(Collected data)
--------

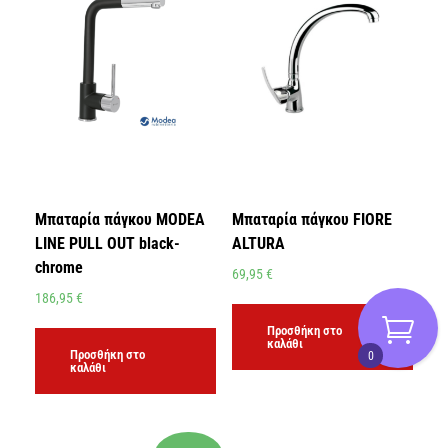
Μπαταρία πάγκου MODEA
Μπαταρία πάγκου FIORE
LINE PULL OUT black-
ALTURA
chrome
69,95
€
186,95
€
Προσθήκη στο
καλάθι
Προσθήκη στο
0
καλάθι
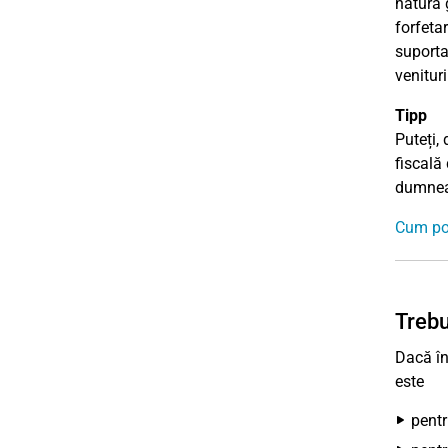
natură 
forfetar
suporta
venituri
Tipp
Puteți, 
fiscală
dumneav
Cum pot
Trebu
Dacă în
este
pentr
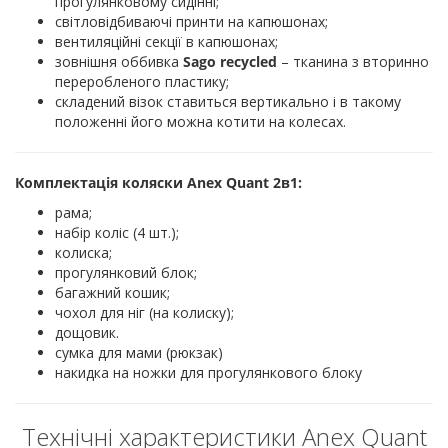
прогулянковому сидінні;
світловідбиваючі принти на капюшонах;
вентиляційні секції в капюшонах;
зовнішня оббивка
Sago recycled
– тканина з вторинно
переробленого пластику;
складений візок ставиться вертикально і в такому
положенні його можна котити на колесах.
Комплектація коляски Anex Quant 2в1:
рама;
набір коліс (4 шт.);
колиска;
прогулянковий блок;
багажний кошик;
чохол для ніг (на колиску);
дощовик.
сумка для мами (рюкзак)
накидка на ножки для прогулянкового блоку
Технічні характеристики Anex Quant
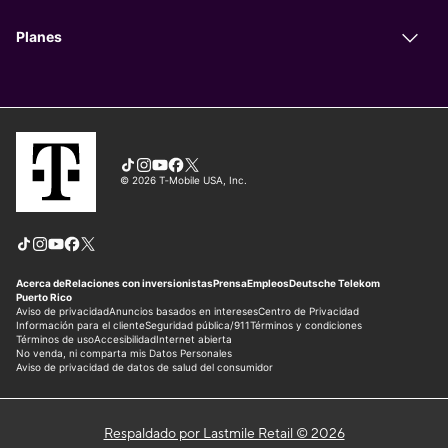
Respaldado por Lastmile Retail © 2026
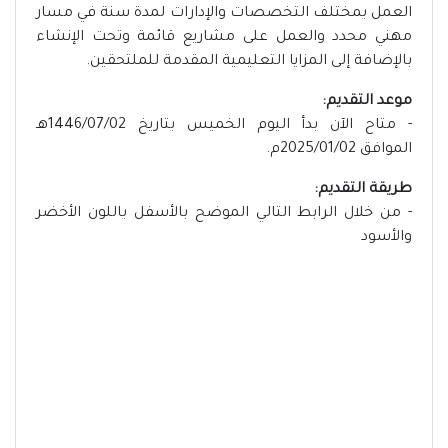
العمل بمختلف التخصصات والإدارات لمدة سنة في مسار
مهني محدد والعمل على مشاريع قائمة وتحت الإنشاء
بالإضافة إلى المزايا التعليمية المقدمة للملتحقين.
موعد التقديم:
- متاح الآن بدأ اليوم الخميس بتاريخ 1446/07/02هـ
الموافق 2025/01/02م.
طريقة التقديم:
- من خلال الرابط التالي الموضح بالأسفل باللون الأخضر
والأسود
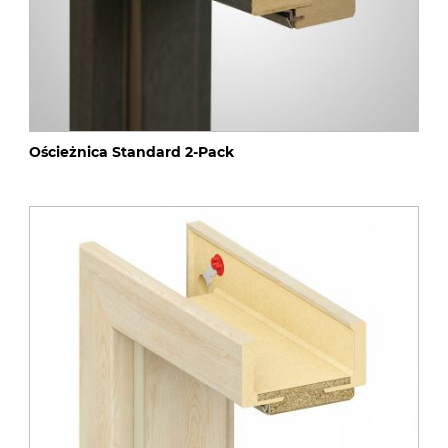
Ościeżnica Standard 2-Pack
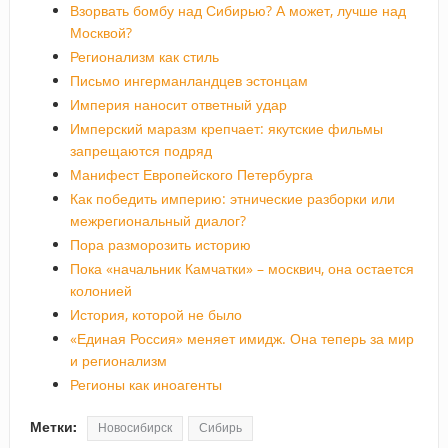
Взорвать бомбу над Сибирью? А может, лучше над
Москвой?
Регионализм как стиль
Письмо ингерманландцев эстонцам
Империя наносит ответный удар
Имперский маразм крепчает: якутские фильмы
запрещаются подряд
Манифест Европейского Петербурга
Как победить империю: этнические разборки или
межрегиональный диалог?
Пора разморозить историю
Пока «начальник Камчатки» – москвич, она остается
колонией
История, которой не было
«Единая Россия» меняет имидж. Она теперь за мир
и регионализм
Регионы как иноагенты
Метки:
Новосибирск
Сибирь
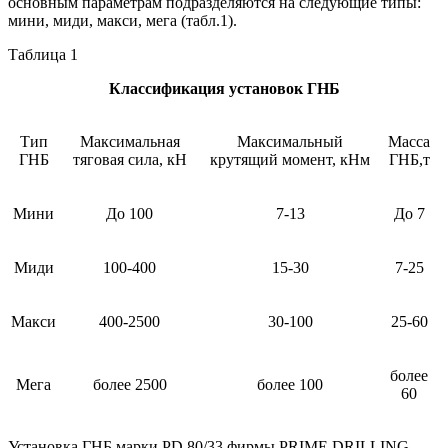
основным параметрам подразделяются на следующие типы:
мини, миди, макси, мега (табл.1).
Таблица 1
Классификация установок ГНБ
Тип
Максимальная
Максимальный
Масса
ГНБ
тяговая сила, кН
крутящий момент, кНм
ГНБ,т
Мини
До 100
7-13
До 7
Миди
100-400
15-30
7-25
Макси
400-2500
30-100
25-60
более
Мега
более 2500
более 100
60
Установка ГНБ марки PD 80/33 фирмы PRIME DRILLING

--------

- YOUR ASSIGNMENT: If a line in the data holds the word "Quant", count it, then state the total alone.

- ANSWER TO THIS TASK: 2